*MATERIAL SUPPLIED*
+---+

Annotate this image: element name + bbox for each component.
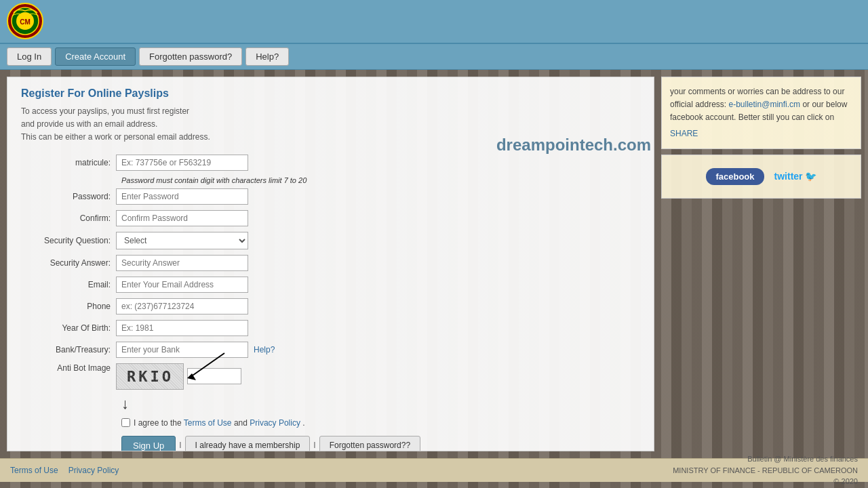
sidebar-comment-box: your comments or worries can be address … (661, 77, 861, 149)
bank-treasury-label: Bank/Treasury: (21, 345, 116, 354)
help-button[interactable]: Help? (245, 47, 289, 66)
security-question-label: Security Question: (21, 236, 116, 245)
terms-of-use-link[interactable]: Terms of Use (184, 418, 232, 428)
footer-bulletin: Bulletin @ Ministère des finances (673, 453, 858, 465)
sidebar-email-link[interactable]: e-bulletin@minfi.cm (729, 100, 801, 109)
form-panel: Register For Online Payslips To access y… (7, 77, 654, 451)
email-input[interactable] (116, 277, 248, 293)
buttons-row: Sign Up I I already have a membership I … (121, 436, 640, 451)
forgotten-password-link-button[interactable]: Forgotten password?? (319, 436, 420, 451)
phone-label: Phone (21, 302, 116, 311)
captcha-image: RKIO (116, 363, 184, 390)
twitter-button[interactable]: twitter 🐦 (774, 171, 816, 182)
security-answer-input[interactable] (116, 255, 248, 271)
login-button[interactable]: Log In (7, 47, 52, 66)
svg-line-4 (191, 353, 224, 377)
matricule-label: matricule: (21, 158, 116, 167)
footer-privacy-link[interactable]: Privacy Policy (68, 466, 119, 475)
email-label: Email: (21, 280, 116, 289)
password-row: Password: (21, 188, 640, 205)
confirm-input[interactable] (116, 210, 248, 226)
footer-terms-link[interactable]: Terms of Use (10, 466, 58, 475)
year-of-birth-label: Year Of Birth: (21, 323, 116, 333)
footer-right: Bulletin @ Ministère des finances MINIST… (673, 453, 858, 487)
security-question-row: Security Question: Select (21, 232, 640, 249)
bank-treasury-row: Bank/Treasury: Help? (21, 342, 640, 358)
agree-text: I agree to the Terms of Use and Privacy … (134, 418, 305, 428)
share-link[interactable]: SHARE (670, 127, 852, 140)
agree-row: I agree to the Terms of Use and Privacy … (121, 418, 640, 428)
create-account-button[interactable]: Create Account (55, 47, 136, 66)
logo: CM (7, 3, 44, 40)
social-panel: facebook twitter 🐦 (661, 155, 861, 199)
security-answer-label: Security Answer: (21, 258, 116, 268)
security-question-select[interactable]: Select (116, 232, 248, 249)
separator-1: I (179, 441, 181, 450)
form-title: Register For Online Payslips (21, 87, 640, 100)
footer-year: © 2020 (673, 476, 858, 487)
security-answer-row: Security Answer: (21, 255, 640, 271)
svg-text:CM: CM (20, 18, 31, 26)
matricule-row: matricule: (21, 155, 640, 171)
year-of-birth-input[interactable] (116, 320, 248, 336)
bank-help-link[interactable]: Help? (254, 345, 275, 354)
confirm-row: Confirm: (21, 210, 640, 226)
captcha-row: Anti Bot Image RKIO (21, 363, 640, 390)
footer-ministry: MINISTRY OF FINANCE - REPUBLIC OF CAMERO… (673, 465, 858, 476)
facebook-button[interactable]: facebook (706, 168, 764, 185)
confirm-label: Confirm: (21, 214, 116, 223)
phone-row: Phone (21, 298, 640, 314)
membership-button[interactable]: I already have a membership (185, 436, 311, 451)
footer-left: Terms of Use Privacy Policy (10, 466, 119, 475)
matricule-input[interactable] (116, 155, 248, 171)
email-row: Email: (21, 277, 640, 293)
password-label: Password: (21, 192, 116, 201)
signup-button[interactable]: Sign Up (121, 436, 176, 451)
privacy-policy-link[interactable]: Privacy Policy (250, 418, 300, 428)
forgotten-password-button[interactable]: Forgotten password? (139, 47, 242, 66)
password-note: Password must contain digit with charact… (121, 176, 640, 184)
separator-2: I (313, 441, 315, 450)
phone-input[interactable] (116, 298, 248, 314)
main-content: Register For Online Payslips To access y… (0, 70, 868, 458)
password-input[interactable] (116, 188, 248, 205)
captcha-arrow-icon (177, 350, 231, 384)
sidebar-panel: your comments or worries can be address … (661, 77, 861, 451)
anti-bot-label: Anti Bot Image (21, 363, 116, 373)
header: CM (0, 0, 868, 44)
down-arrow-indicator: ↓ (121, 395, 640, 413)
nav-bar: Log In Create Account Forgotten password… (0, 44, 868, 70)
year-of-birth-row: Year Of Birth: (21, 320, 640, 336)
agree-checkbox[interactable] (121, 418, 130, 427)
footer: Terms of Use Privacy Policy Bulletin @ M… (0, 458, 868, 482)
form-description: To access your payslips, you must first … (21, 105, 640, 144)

+---+

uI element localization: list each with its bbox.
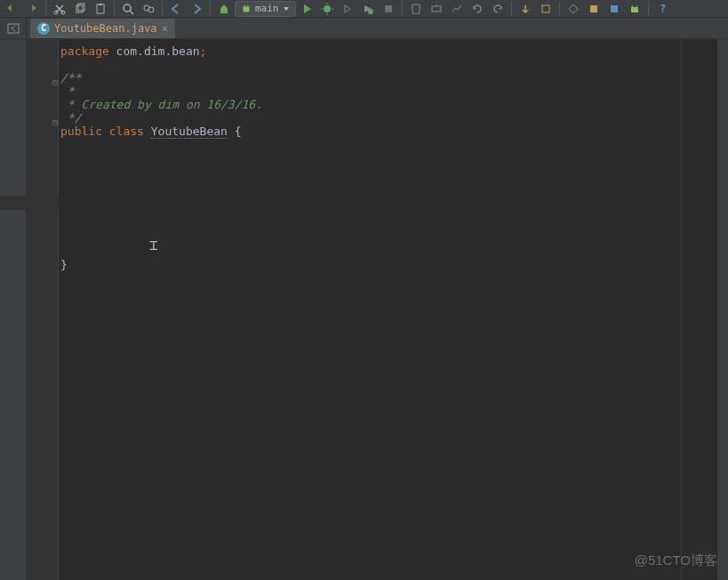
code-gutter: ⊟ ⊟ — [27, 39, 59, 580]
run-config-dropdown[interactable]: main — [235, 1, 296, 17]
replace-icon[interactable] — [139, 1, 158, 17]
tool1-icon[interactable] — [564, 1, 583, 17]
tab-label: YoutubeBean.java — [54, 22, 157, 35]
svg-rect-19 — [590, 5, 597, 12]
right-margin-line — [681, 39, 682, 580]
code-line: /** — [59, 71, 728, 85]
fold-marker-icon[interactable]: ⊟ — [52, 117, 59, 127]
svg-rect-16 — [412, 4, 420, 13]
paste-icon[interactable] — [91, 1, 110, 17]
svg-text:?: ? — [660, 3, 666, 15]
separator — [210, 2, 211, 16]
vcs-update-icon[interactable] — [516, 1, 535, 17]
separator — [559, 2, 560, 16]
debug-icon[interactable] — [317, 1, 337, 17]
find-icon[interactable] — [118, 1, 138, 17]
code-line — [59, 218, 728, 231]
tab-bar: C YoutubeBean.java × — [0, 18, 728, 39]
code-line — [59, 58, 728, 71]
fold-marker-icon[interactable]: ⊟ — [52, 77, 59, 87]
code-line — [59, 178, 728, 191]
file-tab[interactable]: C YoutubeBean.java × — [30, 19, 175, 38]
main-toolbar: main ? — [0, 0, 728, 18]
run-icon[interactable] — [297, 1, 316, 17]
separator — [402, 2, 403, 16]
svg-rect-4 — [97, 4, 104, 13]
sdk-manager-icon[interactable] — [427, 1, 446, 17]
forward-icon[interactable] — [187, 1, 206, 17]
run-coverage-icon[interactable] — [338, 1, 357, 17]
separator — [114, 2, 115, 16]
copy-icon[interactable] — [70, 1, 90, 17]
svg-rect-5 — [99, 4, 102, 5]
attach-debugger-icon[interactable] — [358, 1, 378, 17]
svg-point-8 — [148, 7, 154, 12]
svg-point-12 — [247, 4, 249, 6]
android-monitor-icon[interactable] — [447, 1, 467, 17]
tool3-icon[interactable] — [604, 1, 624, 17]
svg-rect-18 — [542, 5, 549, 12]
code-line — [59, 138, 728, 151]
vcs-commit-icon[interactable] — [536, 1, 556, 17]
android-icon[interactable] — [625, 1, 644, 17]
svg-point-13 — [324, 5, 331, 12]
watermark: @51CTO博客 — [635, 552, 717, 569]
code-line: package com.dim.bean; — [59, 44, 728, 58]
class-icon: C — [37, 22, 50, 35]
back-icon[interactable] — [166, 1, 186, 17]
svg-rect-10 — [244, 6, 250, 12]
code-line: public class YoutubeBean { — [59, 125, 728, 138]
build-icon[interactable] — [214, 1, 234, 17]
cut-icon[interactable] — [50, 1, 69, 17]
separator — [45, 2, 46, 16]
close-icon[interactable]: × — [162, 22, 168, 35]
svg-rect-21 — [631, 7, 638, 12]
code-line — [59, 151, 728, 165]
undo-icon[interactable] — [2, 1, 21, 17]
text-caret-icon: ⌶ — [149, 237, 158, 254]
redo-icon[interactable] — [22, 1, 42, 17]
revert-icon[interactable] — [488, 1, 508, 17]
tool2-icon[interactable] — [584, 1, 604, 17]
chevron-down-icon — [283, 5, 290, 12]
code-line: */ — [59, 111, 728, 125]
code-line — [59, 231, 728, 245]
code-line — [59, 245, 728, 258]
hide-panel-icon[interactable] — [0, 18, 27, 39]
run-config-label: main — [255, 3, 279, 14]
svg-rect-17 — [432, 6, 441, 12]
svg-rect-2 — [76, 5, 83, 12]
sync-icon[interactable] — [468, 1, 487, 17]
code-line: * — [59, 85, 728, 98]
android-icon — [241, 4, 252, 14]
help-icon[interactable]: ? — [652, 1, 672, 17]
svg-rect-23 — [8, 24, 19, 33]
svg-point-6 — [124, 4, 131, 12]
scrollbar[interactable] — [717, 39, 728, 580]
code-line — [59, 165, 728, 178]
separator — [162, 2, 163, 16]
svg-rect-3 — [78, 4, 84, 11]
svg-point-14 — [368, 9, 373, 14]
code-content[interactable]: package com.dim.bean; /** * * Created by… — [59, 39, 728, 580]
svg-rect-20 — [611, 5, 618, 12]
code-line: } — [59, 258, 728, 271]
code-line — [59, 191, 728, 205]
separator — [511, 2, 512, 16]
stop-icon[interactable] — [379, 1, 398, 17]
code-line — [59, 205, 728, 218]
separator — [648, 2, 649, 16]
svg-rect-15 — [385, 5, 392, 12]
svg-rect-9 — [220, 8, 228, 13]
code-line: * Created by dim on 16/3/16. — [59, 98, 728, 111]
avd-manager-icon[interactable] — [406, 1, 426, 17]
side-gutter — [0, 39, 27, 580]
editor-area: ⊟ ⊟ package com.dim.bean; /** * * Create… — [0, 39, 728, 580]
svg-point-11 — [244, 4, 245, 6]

+---+

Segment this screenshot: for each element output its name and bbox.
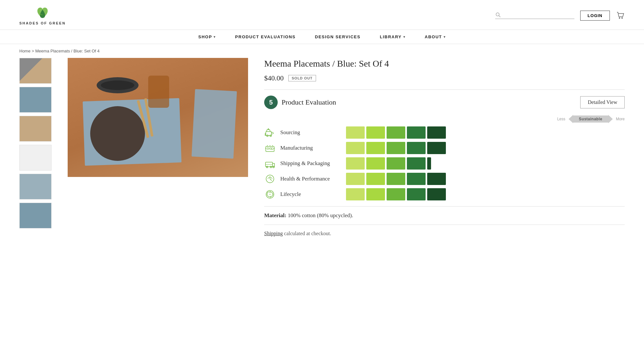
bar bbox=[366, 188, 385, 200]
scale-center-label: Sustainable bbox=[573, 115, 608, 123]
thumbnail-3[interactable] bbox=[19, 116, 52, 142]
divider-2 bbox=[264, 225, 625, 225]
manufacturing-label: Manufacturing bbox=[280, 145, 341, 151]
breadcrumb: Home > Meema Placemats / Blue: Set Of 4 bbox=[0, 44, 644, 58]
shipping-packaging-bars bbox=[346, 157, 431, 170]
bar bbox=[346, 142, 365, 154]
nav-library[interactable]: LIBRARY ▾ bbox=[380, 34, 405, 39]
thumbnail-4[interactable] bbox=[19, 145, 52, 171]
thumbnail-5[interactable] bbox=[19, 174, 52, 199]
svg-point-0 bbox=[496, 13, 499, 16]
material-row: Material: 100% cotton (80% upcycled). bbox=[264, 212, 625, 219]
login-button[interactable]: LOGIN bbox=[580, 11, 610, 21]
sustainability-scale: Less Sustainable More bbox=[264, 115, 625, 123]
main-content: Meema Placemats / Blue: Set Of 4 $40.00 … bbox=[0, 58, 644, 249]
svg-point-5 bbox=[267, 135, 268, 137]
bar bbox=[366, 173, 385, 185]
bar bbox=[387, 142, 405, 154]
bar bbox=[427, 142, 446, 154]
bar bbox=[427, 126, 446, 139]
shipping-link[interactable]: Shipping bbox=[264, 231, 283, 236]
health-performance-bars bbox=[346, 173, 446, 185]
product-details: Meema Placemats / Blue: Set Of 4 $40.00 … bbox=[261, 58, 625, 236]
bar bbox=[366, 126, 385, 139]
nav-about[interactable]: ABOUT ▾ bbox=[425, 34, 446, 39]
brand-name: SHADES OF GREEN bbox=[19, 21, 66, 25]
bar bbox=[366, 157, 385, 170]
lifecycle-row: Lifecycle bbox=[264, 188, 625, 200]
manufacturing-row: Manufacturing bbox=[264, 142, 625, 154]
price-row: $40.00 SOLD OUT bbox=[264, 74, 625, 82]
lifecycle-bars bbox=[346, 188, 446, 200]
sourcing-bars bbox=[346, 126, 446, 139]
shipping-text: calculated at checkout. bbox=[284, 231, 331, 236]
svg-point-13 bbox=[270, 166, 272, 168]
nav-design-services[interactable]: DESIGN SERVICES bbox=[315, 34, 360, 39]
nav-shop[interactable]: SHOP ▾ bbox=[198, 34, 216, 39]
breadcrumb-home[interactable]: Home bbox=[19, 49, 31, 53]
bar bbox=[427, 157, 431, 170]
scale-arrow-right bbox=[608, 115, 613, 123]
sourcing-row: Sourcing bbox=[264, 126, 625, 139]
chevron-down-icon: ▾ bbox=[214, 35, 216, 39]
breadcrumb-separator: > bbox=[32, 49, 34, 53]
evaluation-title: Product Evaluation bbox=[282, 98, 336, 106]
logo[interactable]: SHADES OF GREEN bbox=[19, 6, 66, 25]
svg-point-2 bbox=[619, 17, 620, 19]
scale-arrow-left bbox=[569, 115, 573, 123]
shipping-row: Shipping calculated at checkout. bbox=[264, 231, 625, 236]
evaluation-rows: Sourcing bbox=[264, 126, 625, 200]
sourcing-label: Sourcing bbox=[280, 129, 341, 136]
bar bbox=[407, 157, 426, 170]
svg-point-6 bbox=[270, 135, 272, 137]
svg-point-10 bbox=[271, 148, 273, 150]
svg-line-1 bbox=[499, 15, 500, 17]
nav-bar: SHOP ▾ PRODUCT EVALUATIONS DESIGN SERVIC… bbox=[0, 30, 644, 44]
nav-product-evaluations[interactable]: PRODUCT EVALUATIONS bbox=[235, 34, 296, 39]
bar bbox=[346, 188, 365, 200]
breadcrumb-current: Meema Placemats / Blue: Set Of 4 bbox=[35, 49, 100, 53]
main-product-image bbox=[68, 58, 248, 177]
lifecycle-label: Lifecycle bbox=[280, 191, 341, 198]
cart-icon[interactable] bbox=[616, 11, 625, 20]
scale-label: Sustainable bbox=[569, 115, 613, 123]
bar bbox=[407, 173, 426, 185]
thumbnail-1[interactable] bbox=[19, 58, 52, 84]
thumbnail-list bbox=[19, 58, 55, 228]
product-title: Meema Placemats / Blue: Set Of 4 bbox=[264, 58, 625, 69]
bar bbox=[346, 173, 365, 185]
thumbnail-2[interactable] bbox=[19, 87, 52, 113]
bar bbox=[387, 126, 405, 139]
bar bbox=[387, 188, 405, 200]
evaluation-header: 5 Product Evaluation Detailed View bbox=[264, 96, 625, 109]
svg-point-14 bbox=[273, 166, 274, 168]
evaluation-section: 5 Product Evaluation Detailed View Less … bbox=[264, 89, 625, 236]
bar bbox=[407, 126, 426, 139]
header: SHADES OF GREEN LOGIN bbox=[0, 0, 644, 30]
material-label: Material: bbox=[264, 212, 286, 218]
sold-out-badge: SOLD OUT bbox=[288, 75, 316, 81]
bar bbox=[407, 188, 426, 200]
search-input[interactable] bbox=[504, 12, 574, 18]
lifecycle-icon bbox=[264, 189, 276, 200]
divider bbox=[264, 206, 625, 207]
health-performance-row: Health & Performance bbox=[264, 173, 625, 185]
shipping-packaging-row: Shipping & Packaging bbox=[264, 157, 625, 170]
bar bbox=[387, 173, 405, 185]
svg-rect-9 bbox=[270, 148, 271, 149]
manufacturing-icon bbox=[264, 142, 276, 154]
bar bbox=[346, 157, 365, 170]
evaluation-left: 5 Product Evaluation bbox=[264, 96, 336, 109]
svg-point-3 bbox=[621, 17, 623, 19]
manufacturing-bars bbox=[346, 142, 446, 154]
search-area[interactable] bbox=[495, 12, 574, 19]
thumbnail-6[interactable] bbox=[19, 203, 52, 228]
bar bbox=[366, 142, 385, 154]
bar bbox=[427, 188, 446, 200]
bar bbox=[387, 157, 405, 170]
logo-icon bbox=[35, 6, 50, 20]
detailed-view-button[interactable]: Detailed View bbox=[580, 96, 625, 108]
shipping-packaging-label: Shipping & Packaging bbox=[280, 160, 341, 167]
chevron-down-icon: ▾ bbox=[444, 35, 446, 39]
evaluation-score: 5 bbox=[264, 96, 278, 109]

+---+

*TASK DETAILS*
Nothing but a number, please: how many lines of the listing hold the word "Meema"?

*ANSWER FOR THIS EXERCISE*
5